I know that those of you who also read my husbands blog are thinking, “Hey, that is Curtis’ subject!” Sorry, but the heading really fits in with this post. As I was driving down 100th street tonight on my way to choir, it started raining pretty hard. I noticed a couple that was on the right hand shoulder of the road. They were walking swiftly, trying to beat the oncoming drops of rain. They were pushing an umbrella stroller in front of them. As I passed by, I glanced over at them and saw that they were pushing a little boy, probably a little over a year old. He had no coat on, no blanket, no hat, and there was no canopy over top of him — he was soaked. I continued my driving and thought to myself, “I have two empty seats right now in my car and an empty car seat for their child. I should pull over and offer them a ride.” However, I kept on driving, all of the while telling myself to just turn around and offer help. But fear settled into my head. The chances that they were going to murder me, kidnap me, or steal my car is pretty slim, but that is not what is told through the media. They tell when things go sour, but how many times do people offer help on the side of the road and nothing happens. It probably outweighs the bad 100,000 to 1. I arrived at the church for choir practice with my stomach in knots, my fear of circumstances had gotten the better of me. I guess that I am not like Paul who can say “For to me to live is Christ and to die is gain.” But Paul didn’t have kids, he wasn’t married. How can someone like me say that? I know where I am going when I die, there is no doubt in my mind. But I am scared for my kids, my husband, my family. I wasn’t and still am not trusting in God’s sovereignty, and it is not the first time that this has happened. When Hannah had her seizure, and I was holding her limp body in my arms, I remember telling God that I wasn’t ready to let her go. Thankfully, through God’s grace, she was OK. But who am I to tell God anything except that I am wretched and that I deserve whatever He wills! I have to admit that this is such a struggle for me. Please, if you read this, pray that God will change my heart and grow me in this area. I am not understanding how fear and the sovereignty of God can co-exist. The thing is, they can’t. That is the bottom line.
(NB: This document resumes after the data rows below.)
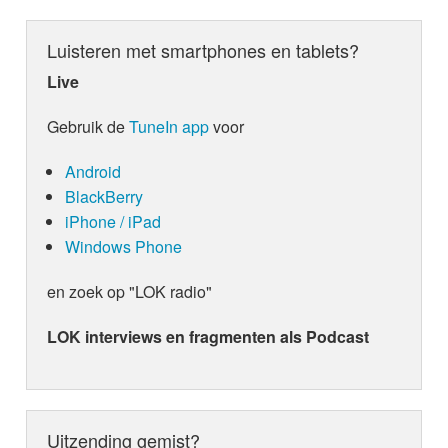
Luisteren met smartphones en tablets?
Live
Gebruik de
TuneIn app
voor
Android
BlackBerry
iPhone / iPad
Windows Phone
en zoek op "LOK radio"
LOK interviews en fragmenten als Podcast
Uitzending gemist?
Growing up in my parents church, there was one family that I spent all of my time with: the Spurlings. At the time they had anywhere between, well, when I first met them they had three kids, when I left the church, they had seven. I had a good run on determining what sex their unborn kids would be; and I was correct 90% of the time. Number ten through me off. I still see them a few times a year, at church concerts and such. In fact, my mom and I were planning on going to their house this week to visit. However, I just read on her blog that her husband had a heart attack on Monday night. Talk about hitting home. Wes is healthy, he works hard for a living, and eats well. God is still gracious though; He preserved Wes’ life, and even if He didn’t, He would still be gracious. Please pray for Wes Spurling, his wife Pam, their eleven kids and three grandkids. I know that they would greatly appreciate it.
So, this is almost a month late, but I am not fully understanding the new iphoto/ilife thing and how to upload them. Anywho, here are some pictures from Hannah’s birthday party from August 20. She didn’t eat cake or ice cream, and wouldn’t open her presents because everyone was looking at her, other then that she had fun.
So, this morning I was reading in 1Corinthians 15, and verse 10 stuck out in a different way this morning. “But by the grace of God I am what I am, and His grace toward me was not in vain.” This has always been one of my favorite verse in the Corinthian letters because it is a slap in the face when you are complaining about where you are at in life. You are essentially complaining against God, that He did something wrong “By the grace of God I am what I am” However, this morning that is not what was brought to my attention. “His grace towards me was not in vain”. It was another gut check for me. Is God’s grace in MY life in vain? It is producing anything? What am I doing with His grace? Am I using it as a safe guard of my eternal destiny or more. Paul used it for something more as he goes on to say in verse 10 “….but I labored more abundantly than they all, yet, not I, but the grace of God which is in me.” He used the grace of God to work more effectively in his ministry…his life. I don’t want to just “rest in his grace” I want His grace to drive me to give of myself continually and fully. So, to the readers out there….how is God’s grace in you?
So, on Labor Day we decided to hit the beach! We went to this little park in Everett called Howarth Park. It isn’t too well known and it is not an easy task to get there. But it is all sand and not a lot of people, which is always nice. Hannah freaked out when she got sand in her shoes, but then we switched to water shoes and she was fine. Ben, went crazy putting the sand in his hair and eating it! It was great and fun!